Exercise goal
Among the entries that follow, find every line with the word "Тагиле" and list it.
***** The data
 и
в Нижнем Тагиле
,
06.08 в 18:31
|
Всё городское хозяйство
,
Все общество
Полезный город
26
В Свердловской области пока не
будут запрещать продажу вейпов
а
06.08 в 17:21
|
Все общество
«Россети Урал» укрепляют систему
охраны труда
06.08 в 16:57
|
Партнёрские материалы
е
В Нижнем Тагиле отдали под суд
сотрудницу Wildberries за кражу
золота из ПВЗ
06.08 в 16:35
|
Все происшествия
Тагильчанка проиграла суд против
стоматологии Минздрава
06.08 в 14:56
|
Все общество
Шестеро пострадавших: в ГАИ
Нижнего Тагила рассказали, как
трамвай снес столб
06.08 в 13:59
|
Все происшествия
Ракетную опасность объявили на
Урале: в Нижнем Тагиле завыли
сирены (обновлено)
**********
***** The data
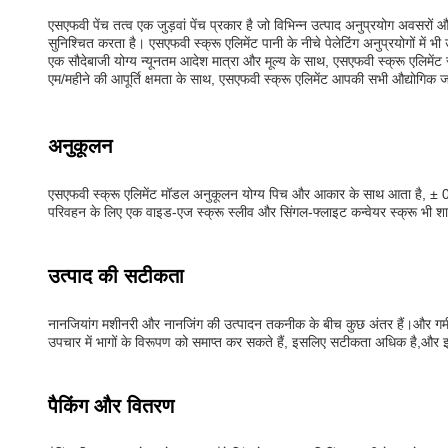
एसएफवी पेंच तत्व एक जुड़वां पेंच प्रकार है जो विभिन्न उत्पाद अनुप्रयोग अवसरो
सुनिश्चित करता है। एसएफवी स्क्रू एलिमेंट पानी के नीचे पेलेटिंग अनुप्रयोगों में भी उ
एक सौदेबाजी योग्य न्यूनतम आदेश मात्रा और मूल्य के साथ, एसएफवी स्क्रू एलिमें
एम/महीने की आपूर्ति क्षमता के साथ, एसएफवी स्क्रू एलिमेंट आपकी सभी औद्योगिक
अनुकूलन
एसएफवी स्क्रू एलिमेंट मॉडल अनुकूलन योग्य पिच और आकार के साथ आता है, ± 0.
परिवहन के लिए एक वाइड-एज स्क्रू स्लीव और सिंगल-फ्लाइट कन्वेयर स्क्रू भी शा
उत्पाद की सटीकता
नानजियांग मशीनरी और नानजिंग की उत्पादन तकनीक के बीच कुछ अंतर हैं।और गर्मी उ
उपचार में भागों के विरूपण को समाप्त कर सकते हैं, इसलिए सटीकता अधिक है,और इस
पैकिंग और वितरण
**********
***** The data
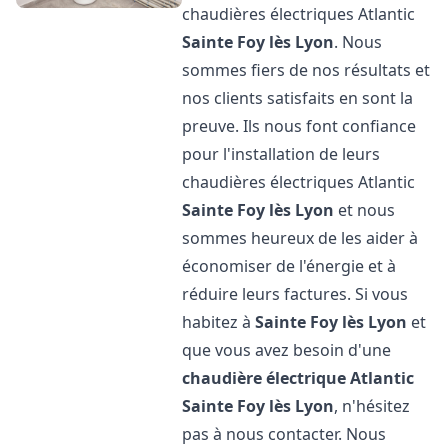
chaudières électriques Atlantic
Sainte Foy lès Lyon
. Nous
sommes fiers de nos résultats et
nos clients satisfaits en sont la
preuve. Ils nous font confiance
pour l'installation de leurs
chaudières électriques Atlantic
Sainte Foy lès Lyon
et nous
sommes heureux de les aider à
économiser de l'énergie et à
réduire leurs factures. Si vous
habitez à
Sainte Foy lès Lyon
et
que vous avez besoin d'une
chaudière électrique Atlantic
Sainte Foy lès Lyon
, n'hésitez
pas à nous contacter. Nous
**********
Result of the task
в Нижнем Тагиле
В Нижнем Тагиле отдали под суд
Урале: в Нижнем Тагиле завыли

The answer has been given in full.